WORK REQUIRED: Please output the records below in full, exactly as given, but without the images.

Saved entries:

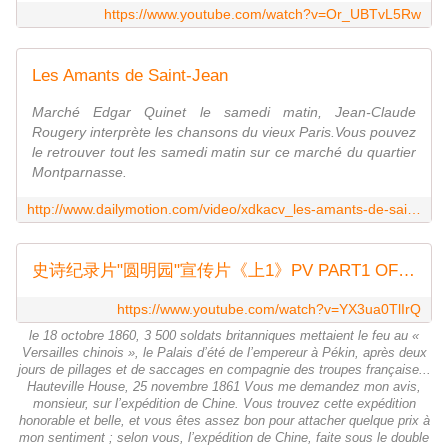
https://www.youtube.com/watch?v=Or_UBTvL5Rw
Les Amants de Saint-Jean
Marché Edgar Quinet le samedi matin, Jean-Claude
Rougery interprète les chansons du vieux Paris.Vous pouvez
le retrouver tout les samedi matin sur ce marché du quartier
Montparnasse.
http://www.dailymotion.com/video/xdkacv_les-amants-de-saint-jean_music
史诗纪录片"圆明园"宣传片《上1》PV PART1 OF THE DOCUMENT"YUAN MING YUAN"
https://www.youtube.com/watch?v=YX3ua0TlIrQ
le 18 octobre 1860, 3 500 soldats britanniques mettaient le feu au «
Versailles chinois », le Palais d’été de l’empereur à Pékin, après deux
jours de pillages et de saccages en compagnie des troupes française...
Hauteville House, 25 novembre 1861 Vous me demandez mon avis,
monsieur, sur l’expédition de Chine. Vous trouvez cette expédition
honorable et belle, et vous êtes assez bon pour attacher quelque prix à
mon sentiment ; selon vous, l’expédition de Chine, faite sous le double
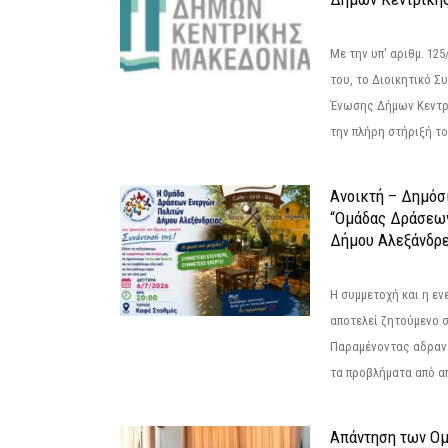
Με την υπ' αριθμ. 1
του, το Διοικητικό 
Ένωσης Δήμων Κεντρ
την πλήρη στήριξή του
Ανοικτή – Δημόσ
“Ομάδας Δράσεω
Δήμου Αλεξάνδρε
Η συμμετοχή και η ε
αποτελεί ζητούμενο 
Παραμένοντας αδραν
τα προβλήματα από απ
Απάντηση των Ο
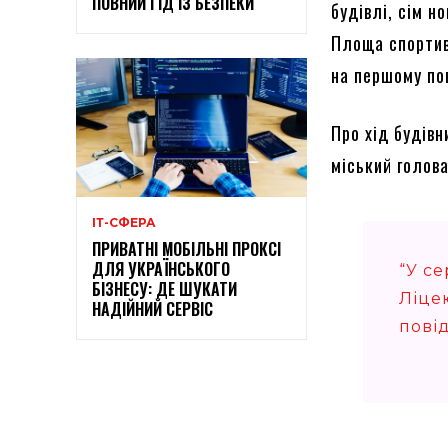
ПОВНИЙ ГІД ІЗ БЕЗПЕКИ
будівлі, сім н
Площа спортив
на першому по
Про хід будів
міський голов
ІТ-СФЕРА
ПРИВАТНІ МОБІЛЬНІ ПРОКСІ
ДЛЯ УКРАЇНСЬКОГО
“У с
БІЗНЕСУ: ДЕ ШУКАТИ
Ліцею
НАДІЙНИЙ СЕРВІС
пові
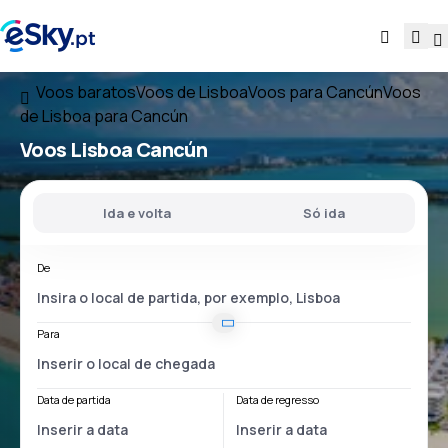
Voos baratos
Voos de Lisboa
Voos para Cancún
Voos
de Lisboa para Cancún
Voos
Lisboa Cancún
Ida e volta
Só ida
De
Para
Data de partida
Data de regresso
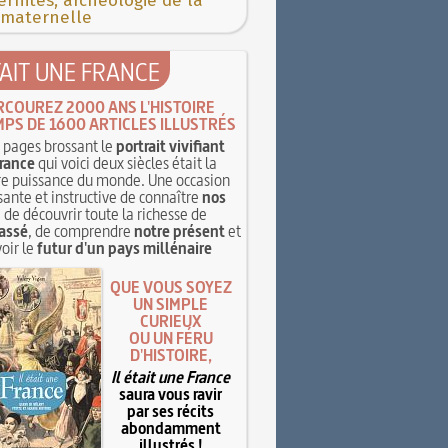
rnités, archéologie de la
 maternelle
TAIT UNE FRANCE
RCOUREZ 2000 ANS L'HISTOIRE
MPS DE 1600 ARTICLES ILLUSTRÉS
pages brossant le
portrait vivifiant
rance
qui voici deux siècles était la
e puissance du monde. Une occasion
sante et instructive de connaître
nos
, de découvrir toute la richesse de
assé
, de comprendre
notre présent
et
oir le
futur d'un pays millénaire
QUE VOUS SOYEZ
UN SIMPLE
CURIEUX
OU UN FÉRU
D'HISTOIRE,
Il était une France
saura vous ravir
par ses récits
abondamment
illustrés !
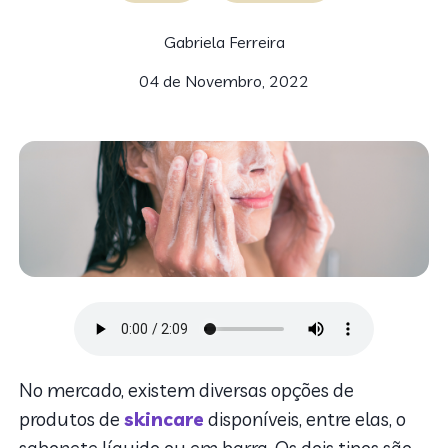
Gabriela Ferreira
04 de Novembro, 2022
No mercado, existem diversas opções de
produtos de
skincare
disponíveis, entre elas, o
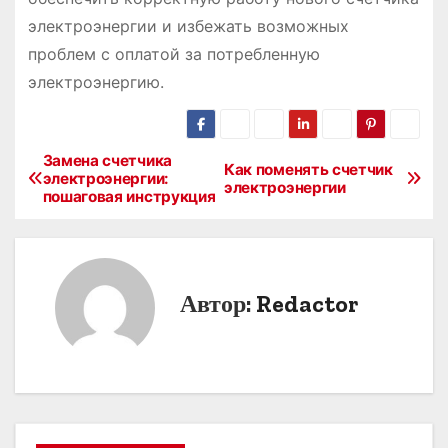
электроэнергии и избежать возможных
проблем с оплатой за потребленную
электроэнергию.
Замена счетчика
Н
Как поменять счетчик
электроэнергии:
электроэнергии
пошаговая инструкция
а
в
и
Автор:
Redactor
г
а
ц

PROBLEM SOLUTION:
https://www.youtube.com/watch?v=Or_UBTvL5Rw
Les Amants de Saint-Jean
Marché Edgar Quinet le samedi matin, Jean-Claude
Rougery interprète les chansons du vieux Paris.Vous pouvez
le retrouver tout les samedi matin sur ce marché du quartier
Montparnasse.
http://www.dailymotion.com/video/xdkacv_les-amants-de-saint-jean_music
史诗纪录片"圆明园"宣传片《上1》PV PART1 OF THE DOCUMENT"YUAN MING YUAN"
https://www.youtube.com/watch?v=YX3ua0TlIrQ
le 18 octobre 1860, 3 500 soldats britanniques mettaient le feu au «
Versailles chinois », le Palais d’été de l’empereur à Pékin, après deux
jours de pillages et de saccages en compagnie des troupes française...
Hauteville House, 25 novembre 1861 Vous me demandez mon avis,
monsieur, sur l’expédition de Chine. Vous trouvez cette expédition
honorable et belle, et vous êtes assez bon pour attacher quelque prix à
mon sentiment ; selon vous, l’expédition de Chine, faite sous le double
Με την υπ' αριθμ. 1
του, το Διοικητικό 
Ένωσης Δήμων Κεντρ
την πλήρη στήριξή του
Ανοικτή – Δημόσ
“Ομάδας Δράσεω
Δήμου Αλεξάνδρε
Η συμμετοχή και η ε
αποτελεί ζητούμενο 
Παραμένοντας αδραν
τα προβλήματα από απ
Απάντηση των Ο
ПОВНИЙ ГІД ІЗ БЕЗПЕКИ
будівлі, сім н
Площа спортив
на першому по
Про хід будів
міський голов
ІТ-СФЕРА
ПРИВАТНІ МОБІЛЬНІ ПРОКСІ
ДЛЯ УКРАЇНСЬКОГО
“У с
БІЗНЕСУ: ДЕ ШУКАТИ
Ліцею
НАДІЙНИЙ СЕРВІС
пові
Voos baratos
Voos de Lisboa
Voos para Cancún
Voos
de Lisboa para Cancún
Voos
Lisboa Cancún
Ida e volta
Só ida
De
Para
Data de partida
Data de regresso
rnités, archéologie de la
 maternelle
TAIT UNE FRANCE
RCOUREZ 2000 ANS L'HISTOIRE
MPS DE 1600 ARTICLES ILLUSTRÉS
pages brossant le
portrait vivifiant
rance
qui voici deux siècles était la
e puissance du monde. Une occasion
sante et instructive de connaître
nos
, de découvrir toute la richesse de
assé
, de comprendre
notre présent
et
oir le
futur d'un pays millénaire
QUE VOUS SOYEZ
UN SIMPLE
CURIEUX
OU UN FÉRU
D'HISTOIRE,
Il était une France
saura vous ravir
par ses récits
abondamment
illustrés !
Gabriela Ferreira
04 de Novembro, 2022
No mercado, existem diversas opções de
produtos de
skincare
disponíveis, entre elas, o
электроэнергии и избежать возможных
проблем с оплатой за потребленную
электроэнергию.
Замена счетчика
Н
Как поменять счетчик
электроэнергии:
электроэнергии
пошаговая инструкция
а
в
и
Автор:
Redactor
г
а
ц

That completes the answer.